Things to include in the reply:
- Data collected
- How long has data been held, and how much longer will it be held
- Purpose of data processing
- Third parties data is shared with
- Notification of the right to rectification
- If data was used for automated processing
- If the data was used for consumer profiling
- Notification of data subject’s right to complain to the data protection authority
- Notification of the data subject’s right to seek redress in court
How Long do you have to Respond to a Subject Access Request?
The GDPR provides a one-month timeline starting when the data controller confirms the requester's identity. Therefore, building a privacy compliance culture in your business is important so requests are promptly forwarded to the right desks.
It is possible to request an extension, but only if the data subject’s request is complex. Extensions are for another two months and cannot be further extended. You must request an extension within the initial one-month deadline.
Managing SAR requests could become a nightmare for businesses with thousands, millions, and even billions of consumers. Is there a better way? Yes.
At captain compliance, our CaaS solutions help you efficiently manage the SAR requests process, from receiving the request to fulfilling it. We ensure you are boosting your business with consumer satisfaction and meeting compliance obligations. Get in touch today!
Who can make a SAR Request?
Any individual can make a SAR request. Data subjects can make the requests themselves or ask someone else to make the request on their behalf, with authorization. Children can also make SAR requests but need to do so through the parent who consented on their behalf during data collection or another adult with authorization.
Why is a SAR Request Necessary?
It helps businesses maintain the transparency principle by allowing data subjects to know the lawfulness and accuracy of the data the controller holds. It is an opportunity to check if the data subject needs rectification for any mistakes discovered.
What can I Ask for in a SAR Request?
Data subjects can ask for all or some categories of the data held by the controller. The controller may redact part of the data that does not relate to the data subject.
Can Businesses Ignore or Refuse a SAR Request?
No.
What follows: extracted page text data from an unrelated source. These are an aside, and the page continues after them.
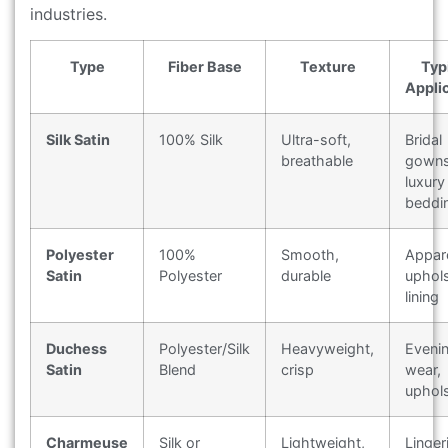
industries.
Type
Fiber Base
Texture
Typ
Appli
Silk Satin
100% Silk
Ultra-soft,
Bridal
breathable
gowns
luxury
beddi
Polyester
100%
Smooth,
Appare
Satin
Polyester
durable
uphols
lining
Duchess
Polyester/Silk
Heavyweight,
Eveni
Satin
Blend
crisp
wear,
uphol
Charmeuse
Silk or
Lightweight,
Linger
Businesses are obligated, under the GDPR, to respond to SAR requests. However, there are exceptions. They can charge a fee for multiple or complex requests.
What are the Exceptions to Fulfilling a SAR Request?
Businesses can refuse a SAR request where fulfilling it will infringe on another individual's right or negatively impact an ongoing investigation or inquiry. Where this is the case, the business must still send its reply within the one-month deadline.
What happens if a SAR Request is Ignored?
Data subjects who have ignored SAR requests can approach the court for redress. The court can issue an order to compel compliance and mandate the data controller to compensate the data subject.
As ignoring a SAR request amounts to infringing on the rights of data subjects, the data controller could be liable to a fine from the data protection authority.